3. What body of LOAC applies to the conflict?: International versus non-international armed conflict

LOAC distinguishes between two types of conflict:
  • International armed conflict – a declared war or any other armed conflict between two or more States
  • Non-international armed conflict – an armed conflict between a State and a non-State organized armed group or an armed conflict between non-State armed groups
The distinction is important because the LOAC rules for a non-international armed conflict are less detailed (e.g., no prisoner of war status or combatant immunity for non-state armed groups) and there is a shorter list of war crimes applicable in a non-international armed conflict. For a comparison, scan the shorter list of war crimes for non-international conflicts versus international conflicts in the treaty of the International Criminal Court (Article 8).


For many of the issues involved in the Israel-Hamas conflict, the distinction is irrelevant. That’s because certain conduct (e.g., targeting civilians, taking of hostages) would be a violation of the law and a war crime regardless of the type of conflict. In other words, the conduct would come within the inner concentric circle — and amount to a war crime in both types of conflict. For some issues, however, the distinction between the type of conflict may be relevant (e.g., whether the use of human shields is a war crime or how difficult it would be to establish that it is; and whether disproportionate attacks on civilian infrastructure can be prosecuted by the International Criminal Court, to name two examples).

At a minimum, the laws of war applicable to non-international armed conflict apply to the Israel-Hamas conflict. However, there are several ways in which the situation might be considered an international armed conflict:
  • If Gaza is considered occupied territory, or becomes occupied in whole or in part during the course of the conflict;
  • If Palestine is considered a State;
  • If sufficient ties exist, or come to exist, between another State and Hamas such that the State wields overall control over Hamas, not only by equipping and financing it but also by coordinating or helping in the general planning of its military activity; or
  • If the conflict widens to include Israel directly fighting one or more States who join the fight alongside Hamas
4. What’s the difference between a violation of LOAC and a war crime? What is a “grave breach” of the Geneva Conventions?

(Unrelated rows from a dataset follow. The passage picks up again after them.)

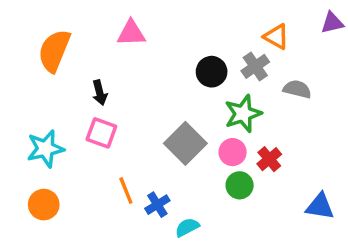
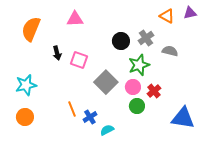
orange triangle: (276, 37) -> (167, 16), moved
pink square: (101, 133) -> (79, 60), moved
blue triangle: (320, 206) -> (183, 118), size x1.4

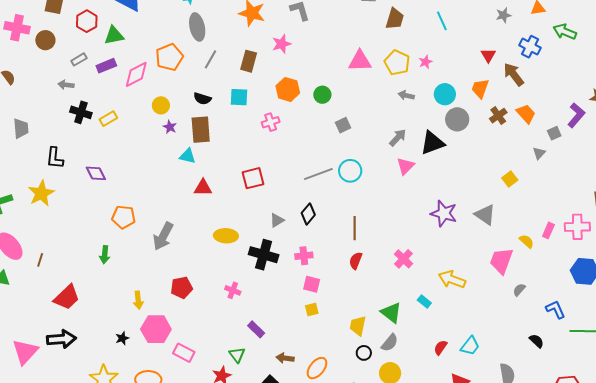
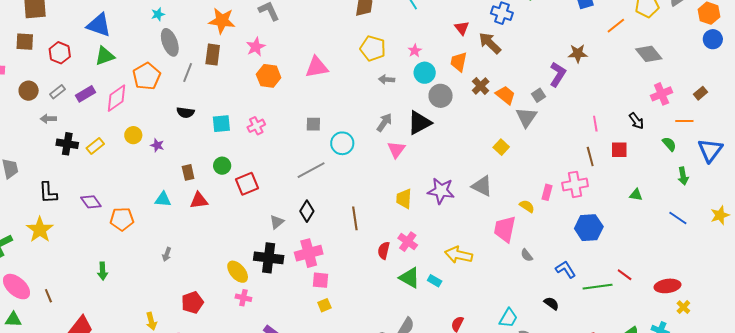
green triangle: (114, 35) -> (105, 56), moved
brown circle: (45, 40) -> (29, 91), moved
brown rectangle: (249, 61) -> (213, 55), moved
pink triangle: (360, 61) -> (317, 67), moved
pink star: (426, 62) -> (415, 51), moved
orange hexagon: (288, 89) -> (269, 76), moved
green circle: (322, 95) -> (222, 166), moved
cyan square: (239, 97) -> (221, 124), moved
yellow circle: (161, 105) -> (133, 135), moved
orange trapezoid: (526, 114) -> (506, 95), moved
gray square: (343, 125) -> (313, 124), moved, turned 35
brown rectangle: (201, 130) -> (188, 172), moved, size x0.6
gray triangle: (539, 153) -> (526, 117), size x1.6
cyan triangle: (188, 156) -> (163, 199), moved
cyan circle: (350, 171) -> (342, 143), moved
orange pentagon: (124, 217) -> (122, 219), moved
gray arrow: (163, 236) -> (167, 254), size x0.5
yellow ellipse: (226, 236) -> (238, 272), moved, turned 55
green arrow: (105, 255) -> (103, 271), moved
pink cross: (304, 256) -> (309, 253), size x1.5
brown line: (40, 260) -> (48, 296), turned -32
red semicircle: (356, 261) -> (384, 250), moved
gray semicircle: (519, 290) -> (527, 255), turned -72
green triangle: (391, 313) -> (410, 278), moved
yellow trapezoid: (358, 326) -> (404, 199), moved
cyan trapezoid: (470, 346) -> (508, 318), moved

LOAC imposes a broad set of obligations on parties to a conflict. It is a violation of international law to fail to comply with these obligations, but only some LOAC violations amount to a war crime. The term “war crime” denotes those LOAC violations that can result in individual criminal responsibility. Generally, only serious LOAC violations constitute a war crime. It depends on whether the obligation itself could ever incur criminal liability (some obligations don’t), and it depends on whether the actors have the requisite mental element, or state of mind, to satisfy the elements of a crime (“mens rea” in legalese).

The Geneva Conventions do not refer to “war crimes,” but rather “grave breaches.” All grave breaches constitute war crimes, even though not all war crimes are grave breaches. A grave breach can occur only in an international armed conflict. All States have universal jurisdiction over LOAC violations that qualify as a “grave breach,”, whether the States is involved in the conflict or not.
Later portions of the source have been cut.